What foolish NRL stars have never understood

NRL players are again proving themselves to be the game's biggest liability as well as its biggest asset.

We're speaking, of course, of a minority. But when it comes to the NRL, time and again that minority ruins it for everyone.

No sporting code can conjure a mind-bending controversy out of thin air like rugby league. No code can match the exponential scale of the madness.

We've heard for the past two months that the very existence of rugby league is at stake if the game cannot resume amid the coronavirus crackdown. Certainly the rich earnings of players are at risk; they'd already agreed to a hefty 75 per cent pay cut as the league pondered a season ravaged by the impact of COVID-19.

And then we get Latrell Mitchell and Josh Addo-Carr going camping, followed by Nathan Cleary's impromptu Anzac Day party.

These are perfectly normal activities at any other time of life. All of us would love to be doing them now.

Most of us are not, because the health of family, friends and the wider community is at stake. The same applies to NRL players ... and much more.

Mitchell and Addo-Carr were pictured camping with 10 other men. Cleary was pictured with five women.

They willingly bet that none of those people were any chance of carrying COVID-19, yet were gambling with a stake that they had no right to table: the future of a multi-billion-dollar sport, plus the health and livelihoods of their teammates.

It was naive rather than malicious, but the assumed risk was obscene. Especially when the NRL, a runaway leader in professional sport for its ambition to weave through the virus crackdowns, wants to relaunch on May 28.

The subsequent concern, of course, is how many other players have been flouting social distancing laws. They are due back at training next Monday ... can their teammates, clubs and league bosses have genuine confidence that no player is carrying COVID-19?

The short answer is no. And a single positive test will almost surely plunge the game back into shutdown.
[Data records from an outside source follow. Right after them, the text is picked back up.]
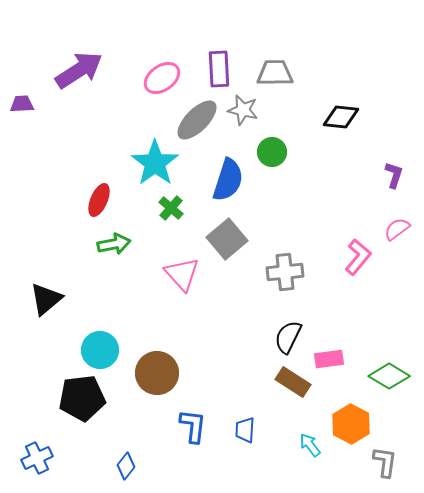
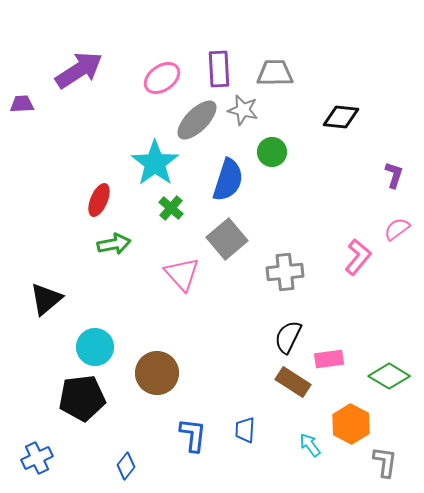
cyan circle: moved 5 px left, 3 px up
blue L-shape: moved 9 px down
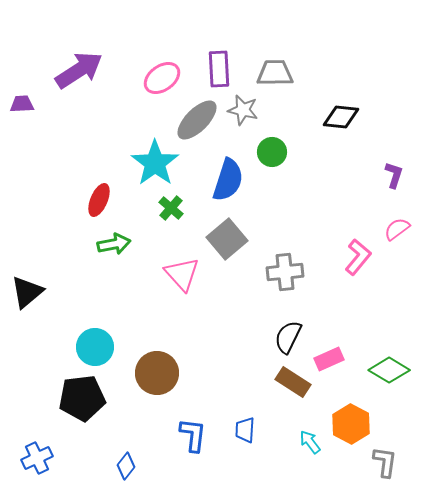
black triangle: moved 19 px left, 7 px up
pink rectangle: rotated 16 degrees counterclockwise
green diamond: moved 6 px up
cyan arrow: moved 3 px up
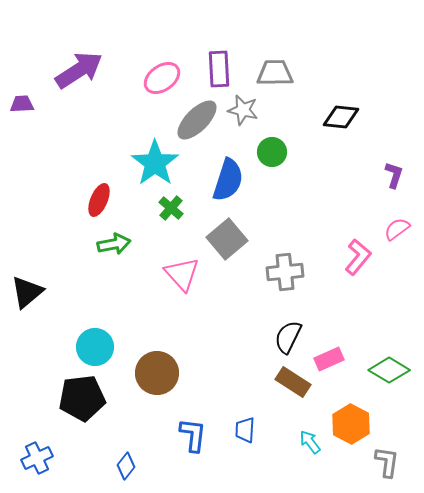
gray L-shape: moved 2 px right
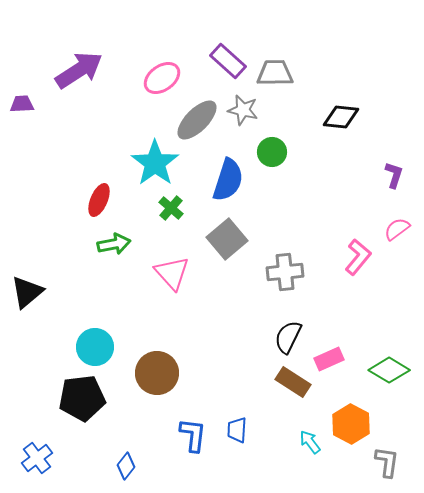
purple rectangle: moved 9 px right, 8 px up; rotated 45 degrees counterclockwise
pink triangle: moved 10 px left, 1 px up
blue trapezoid: moved 8 px left
blue cross: rotated 12 degrees counterclockwise
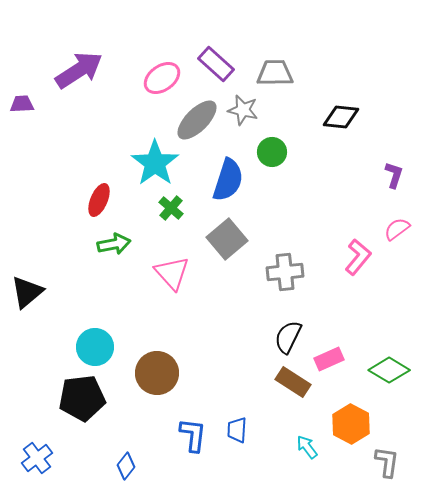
purple rectangle: moved 12 px left, 3 px down
cyan arrow: moved 3 px left, 5 px down
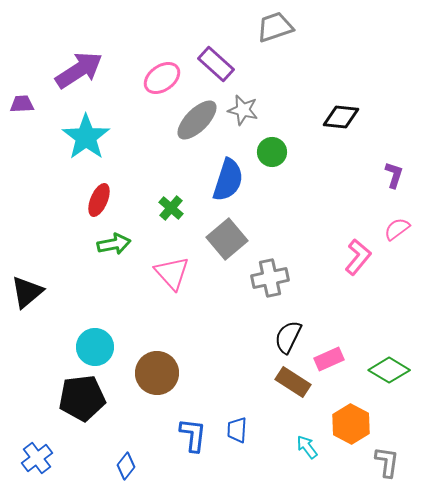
gray trapezoid: moved 46 px up; rotated 18 degrees counterclockwise
cyan star: moved 69 px left, 26 px up
gray cross: moved 15 px left, 6 px down; rotated 6 degrees counterclockwise
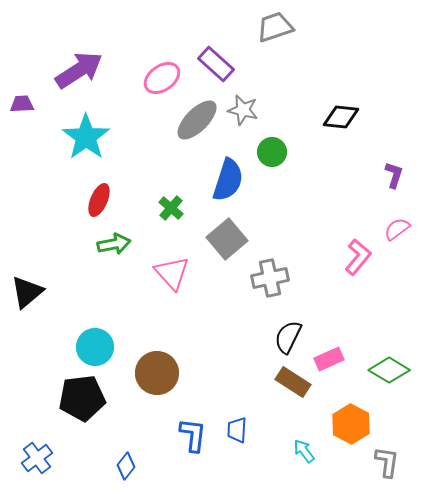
cyan arrow: moved 3 px left, 4 px down
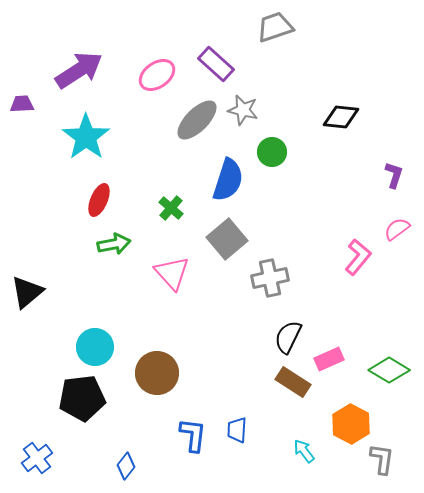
pink ellipse: moved 5 px left, 3 px up
gray L-shape: moved 5 px left, 3 px up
Mitchell had been up at his NSW North Coast home for weeks, off the radar of his club South Sydney. Melbourne Storm were unaware of Addo-Carr's movements when they were alerted to the camping incident and it turned out that he's been warned by police multiple times for flaunting social distancing laws.

This has been a time for players to assume personal responsibility, rather than their usual privileged existence in the coddled environment provided by clubs.

Three players already have been found wanting. They have risked it all, thoughtlessly and recklessly.

It seems inevitable that more pictures of more foolish breaches will follow. The players have made a rod for their own backs, worsening a problem that they already loathed.

Phil Gould has predicted that thanks to the likes of Mitchell, Addo-Carr and Cleary, the public will now be engaged in a game of "spot a player". They were already burdened by excessive scrutiny in public and just found a new way to escalate the issue.

https://twitter.com/PhilGould15/status/1254973062987919360?ref_src=twsrc%5Etfw

The NRL is a league of 480 young men. It is a haven for mishaps, as is any mass gathering of immature individuals.

But what many NRL players have never understood, through endless episodes of poor behaviour before this, is what is at stake.

Rich, privileged livelihoods, far beyond what they could earn in the real world.

And in this case, lives.

Gould has called for season-long bans for Mitchell, Addo-Carr and Cleary. It's a fair opinion but the NRL may fast be put in the position of sanctioning dozens of players. With the season already reduced in size and trying to maintain legitimacy, you can't ban 'em all. Perhaps a month's suspension without pay is more feasible.

Gus doubles down on season ban call

Even on a purely individual level was it idiotic. Mitchell is trying to impress at a new club, the Rabbitohs, in the new position of fullback. Addo-Carr is trying to attract a new club after forcing an exit from Melbourne. Cleary had just taken control of the Panthers after James Maloney's exit and hoped to regain his NSW halfback position.

They all had huge skin in the game this season. If ARLC chairman Peter V'landys is as angry as you might imagine, perhaps their seasons are already over. Who knows what damage they have caused to their careers.

One of Gould's Twitter followers put to him after the Cleary incident that, "The NRL has to be pound for pound one of the dumbest billion dollar organisations in the world."

Gus replied: "Hard to argue. It's the game that keeps on giving."